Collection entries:

################

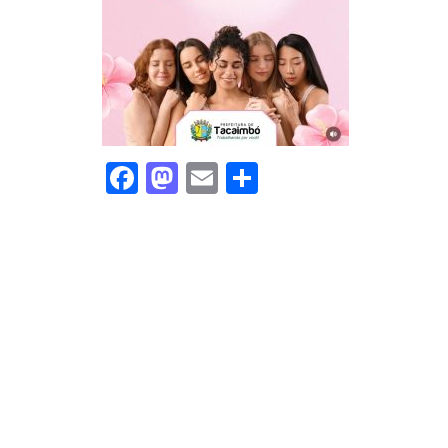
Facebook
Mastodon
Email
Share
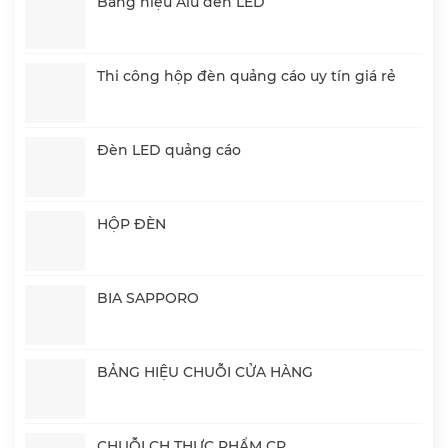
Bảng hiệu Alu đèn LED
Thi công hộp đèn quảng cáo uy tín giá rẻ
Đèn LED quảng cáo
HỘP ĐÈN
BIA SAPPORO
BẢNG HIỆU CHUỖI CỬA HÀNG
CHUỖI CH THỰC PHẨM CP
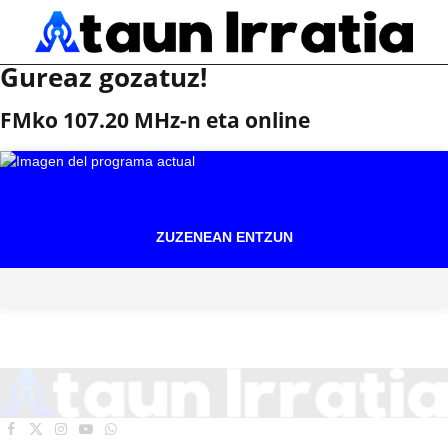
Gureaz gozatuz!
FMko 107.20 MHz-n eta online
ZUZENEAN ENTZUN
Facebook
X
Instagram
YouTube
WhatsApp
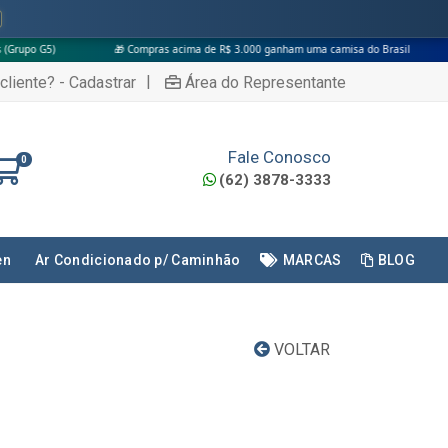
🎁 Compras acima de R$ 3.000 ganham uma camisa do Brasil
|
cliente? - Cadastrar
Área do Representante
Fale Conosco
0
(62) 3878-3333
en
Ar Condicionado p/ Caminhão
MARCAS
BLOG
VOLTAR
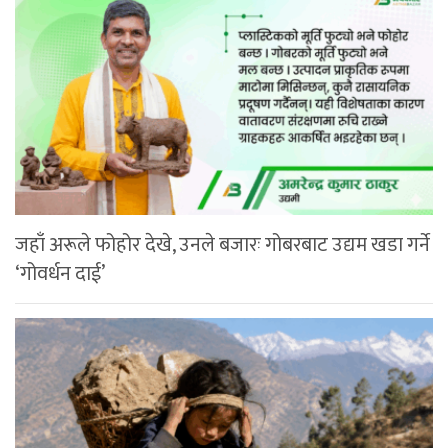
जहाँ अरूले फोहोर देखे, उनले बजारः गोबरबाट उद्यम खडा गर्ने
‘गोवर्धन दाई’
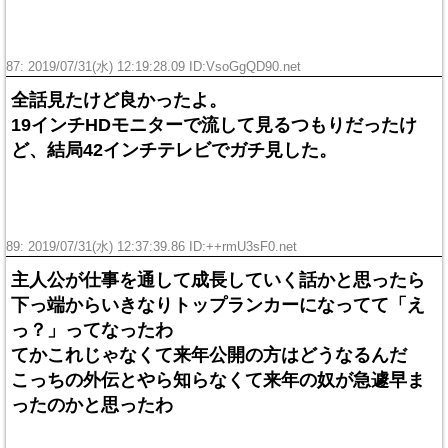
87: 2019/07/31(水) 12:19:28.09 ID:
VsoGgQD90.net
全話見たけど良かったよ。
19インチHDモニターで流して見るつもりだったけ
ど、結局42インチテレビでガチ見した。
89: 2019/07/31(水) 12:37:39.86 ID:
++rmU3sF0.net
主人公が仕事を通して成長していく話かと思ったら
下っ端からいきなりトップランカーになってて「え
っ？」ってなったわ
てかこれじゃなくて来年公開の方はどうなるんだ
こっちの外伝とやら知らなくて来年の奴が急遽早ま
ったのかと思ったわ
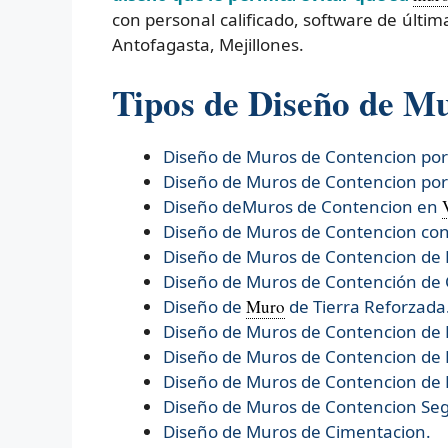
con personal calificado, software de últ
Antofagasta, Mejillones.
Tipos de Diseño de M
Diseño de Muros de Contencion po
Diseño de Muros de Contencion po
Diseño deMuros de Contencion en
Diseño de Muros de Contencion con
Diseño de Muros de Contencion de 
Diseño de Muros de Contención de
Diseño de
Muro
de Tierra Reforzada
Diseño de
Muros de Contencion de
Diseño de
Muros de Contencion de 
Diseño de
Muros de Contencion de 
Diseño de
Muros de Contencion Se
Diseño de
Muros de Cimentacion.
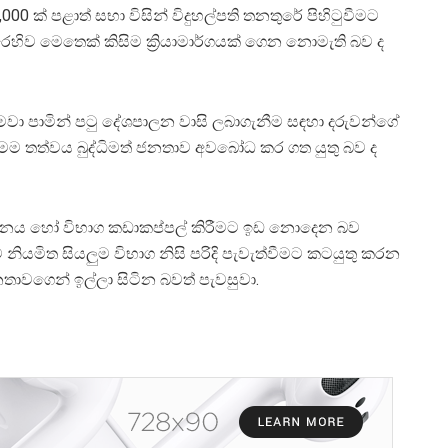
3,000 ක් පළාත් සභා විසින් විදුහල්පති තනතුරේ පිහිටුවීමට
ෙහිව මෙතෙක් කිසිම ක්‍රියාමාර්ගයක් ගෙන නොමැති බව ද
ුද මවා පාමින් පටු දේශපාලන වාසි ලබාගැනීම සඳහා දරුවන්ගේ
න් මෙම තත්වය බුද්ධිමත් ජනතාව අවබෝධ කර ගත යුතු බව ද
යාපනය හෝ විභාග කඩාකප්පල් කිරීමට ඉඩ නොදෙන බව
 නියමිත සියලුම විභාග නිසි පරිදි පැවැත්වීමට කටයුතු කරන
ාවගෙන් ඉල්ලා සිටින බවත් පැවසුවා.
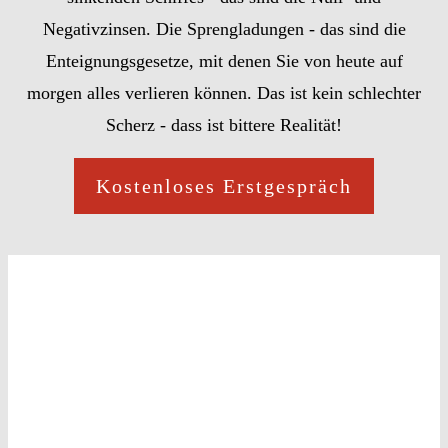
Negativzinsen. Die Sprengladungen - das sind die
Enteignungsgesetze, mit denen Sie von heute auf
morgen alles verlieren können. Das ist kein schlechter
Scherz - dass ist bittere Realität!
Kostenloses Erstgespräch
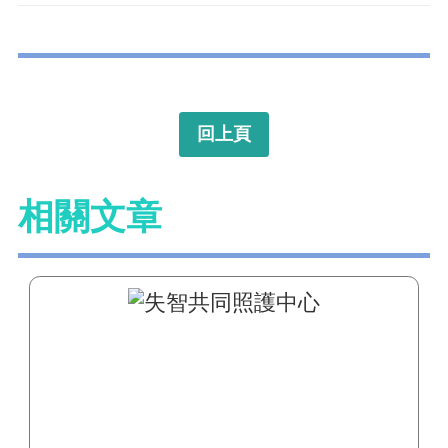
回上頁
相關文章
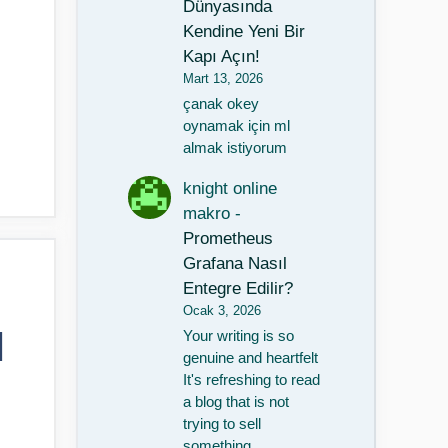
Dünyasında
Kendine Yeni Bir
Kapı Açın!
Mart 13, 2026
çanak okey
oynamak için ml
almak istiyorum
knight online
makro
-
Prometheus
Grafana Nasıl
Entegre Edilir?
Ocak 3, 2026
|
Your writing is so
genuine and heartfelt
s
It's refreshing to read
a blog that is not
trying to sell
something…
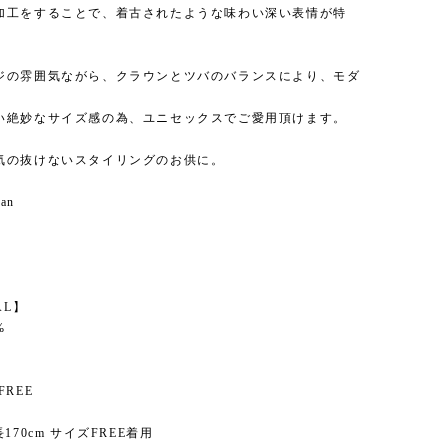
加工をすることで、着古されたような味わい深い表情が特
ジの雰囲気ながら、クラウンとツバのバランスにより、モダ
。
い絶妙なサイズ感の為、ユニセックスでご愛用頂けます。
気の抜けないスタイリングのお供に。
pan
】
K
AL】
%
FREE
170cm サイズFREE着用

################

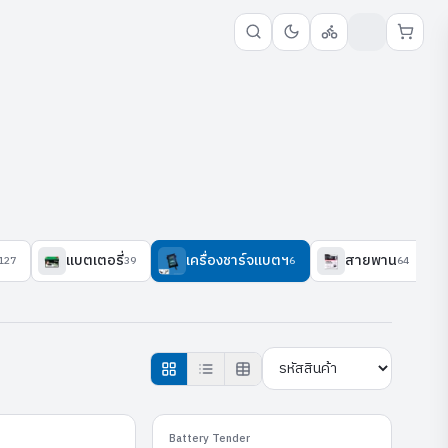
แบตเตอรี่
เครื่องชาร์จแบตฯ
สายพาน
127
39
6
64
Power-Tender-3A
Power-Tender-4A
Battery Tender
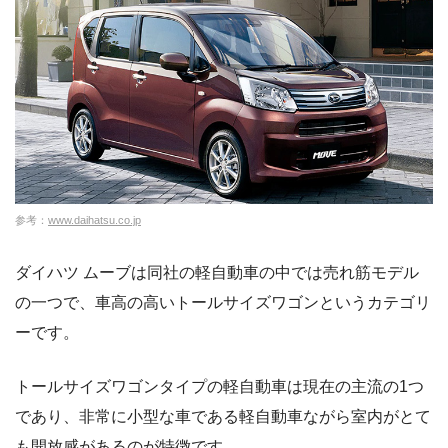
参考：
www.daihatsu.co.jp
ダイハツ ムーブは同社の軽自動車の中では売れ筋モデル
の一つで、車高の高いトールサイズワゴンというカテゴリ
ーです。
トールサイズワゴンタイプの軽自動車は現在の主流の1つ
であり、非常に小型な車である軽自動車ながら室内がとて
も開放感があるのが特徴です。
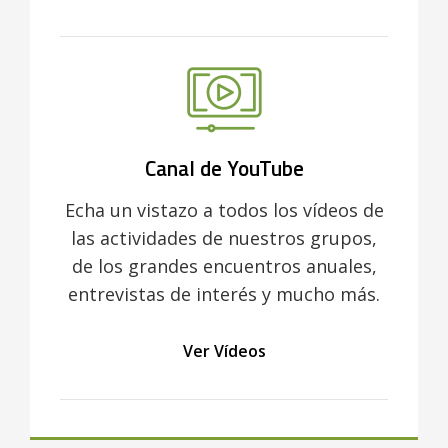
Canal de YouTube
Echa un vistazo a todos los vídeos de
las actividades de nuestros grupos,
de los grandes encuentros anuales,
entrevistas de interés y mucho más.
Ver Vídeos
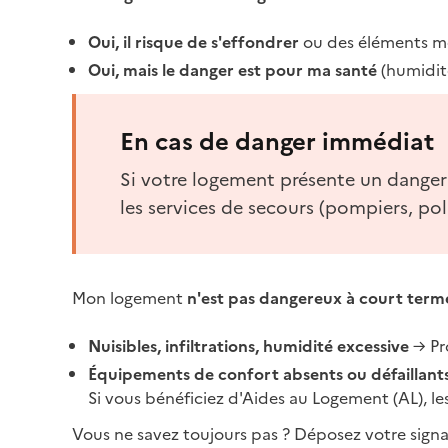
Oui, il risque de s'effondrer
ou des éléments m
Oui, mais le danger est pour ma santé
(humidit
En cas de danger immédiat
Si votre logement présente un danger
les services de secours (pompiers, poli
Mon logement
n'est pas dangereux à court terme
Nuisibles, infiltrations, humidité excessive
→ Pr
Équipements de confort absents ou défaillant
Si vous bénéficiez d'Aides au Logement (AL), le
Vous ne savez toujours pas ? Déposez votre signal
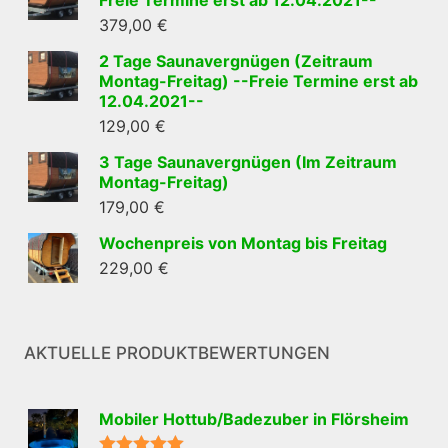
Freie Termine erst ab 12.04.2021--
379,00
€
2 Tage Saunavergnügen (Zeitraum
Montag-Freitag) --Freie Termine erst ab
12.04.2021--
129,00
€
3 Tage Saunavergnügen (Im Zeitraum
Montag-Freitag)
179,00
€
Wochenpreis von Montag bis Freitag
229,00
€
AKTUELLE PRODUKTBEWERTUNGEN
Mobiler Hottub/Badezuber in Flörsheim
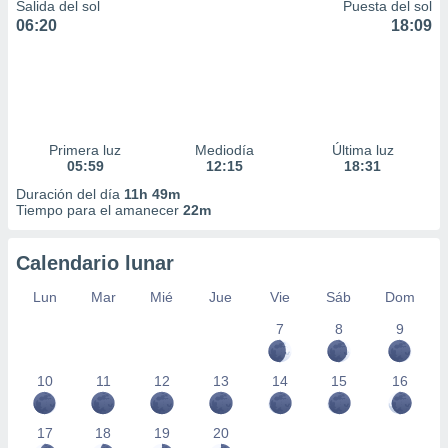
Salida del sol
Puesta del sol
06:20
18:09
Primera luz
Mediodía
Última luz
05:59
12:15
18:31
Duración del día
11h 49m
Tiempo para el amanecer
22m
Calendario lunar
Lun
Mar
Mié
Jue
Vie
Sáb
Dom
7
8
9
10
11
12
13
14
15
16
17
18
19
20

################

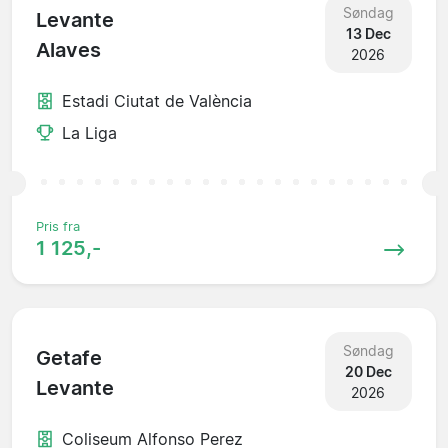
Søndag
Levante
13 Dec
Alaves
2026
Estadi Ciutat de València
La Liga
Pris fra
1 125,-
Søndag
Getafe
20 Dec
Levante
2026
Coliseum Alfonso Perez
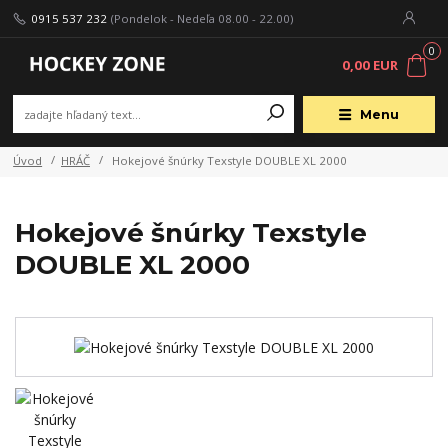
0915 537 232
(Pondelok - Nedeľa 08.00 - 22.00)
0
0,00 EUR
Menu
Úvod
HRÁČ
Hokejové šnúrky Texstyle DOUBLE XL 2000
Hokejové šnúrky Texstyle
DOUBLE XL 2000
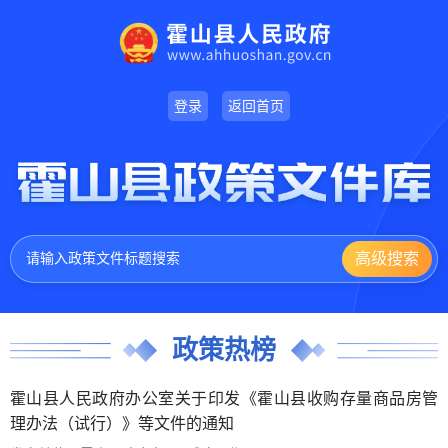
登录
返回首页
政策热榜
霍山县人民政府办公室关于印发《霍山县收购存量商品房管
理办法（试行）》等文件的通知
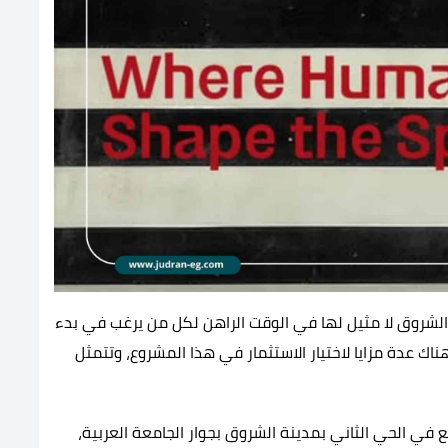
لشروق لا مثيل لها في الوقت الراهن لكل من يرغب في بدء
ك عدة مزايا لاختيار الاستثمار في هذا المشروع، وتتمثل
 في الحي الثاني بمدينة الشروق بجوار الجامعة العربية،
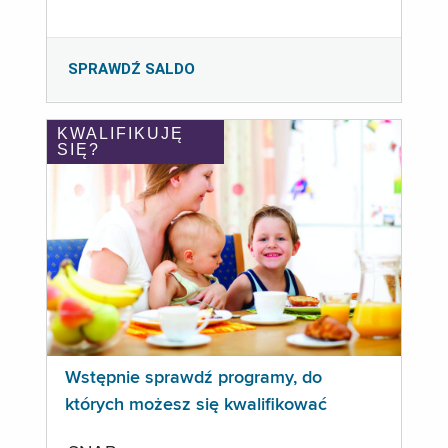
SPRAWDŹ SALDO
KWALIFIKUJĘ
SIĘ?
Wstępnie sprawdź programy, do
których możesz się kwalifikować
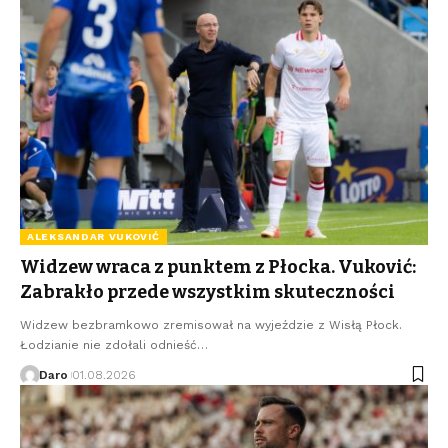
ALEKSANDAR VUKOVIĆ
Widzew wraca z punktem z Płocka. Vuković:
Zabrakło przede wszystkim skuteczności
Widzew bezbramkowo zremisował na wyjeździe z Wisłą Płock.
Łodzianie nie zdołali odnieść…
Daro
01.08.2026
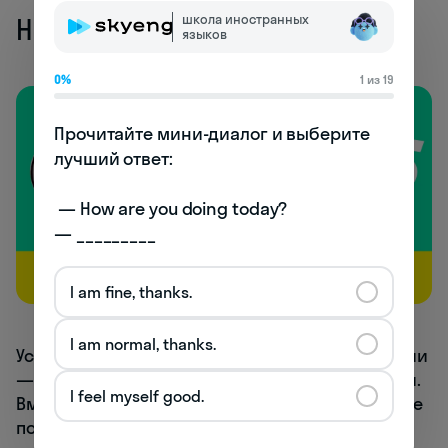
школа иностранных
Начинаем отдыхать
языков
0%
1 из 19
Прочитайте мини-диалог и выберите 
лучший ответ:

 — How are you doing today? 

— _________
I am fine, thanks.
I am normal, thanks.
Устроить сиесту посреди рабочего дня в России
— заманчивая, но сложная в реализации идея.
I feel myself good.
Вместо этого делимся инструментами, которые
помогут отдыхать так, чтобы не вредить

################

§ **WHAT IS EXPECTED**:
Using the data above, retype exactly and only the lines from the one containing "主人公が仕事を通して成長していく話かと思ったら" up to and including the one containing "Diseño de Muros de Contencion de", with no pictures carried over.

§ **YOUR SOLUTION**:
主人公が仕事を通して成長していく話かと思ったら
下っ端からいきなりトップランカーになってて「え
っ？」ってなったわ
てかこれじゃなくて来年公開の方はどうなるんだ
こっちの外伝とやら知らなくて来年の奴が急遽早ま
ったのかと思ったわ
con personal calificado, software de últ
Antofagasta, Mejillones.
Tipos de Diseño de M
Diseño de Muros de Contencion po
Diseño de Muros de Contencion po
Diseño deMuros de Contencion en
Diseño de Muros de Contencion con
Diseño de Muros de Contencion de 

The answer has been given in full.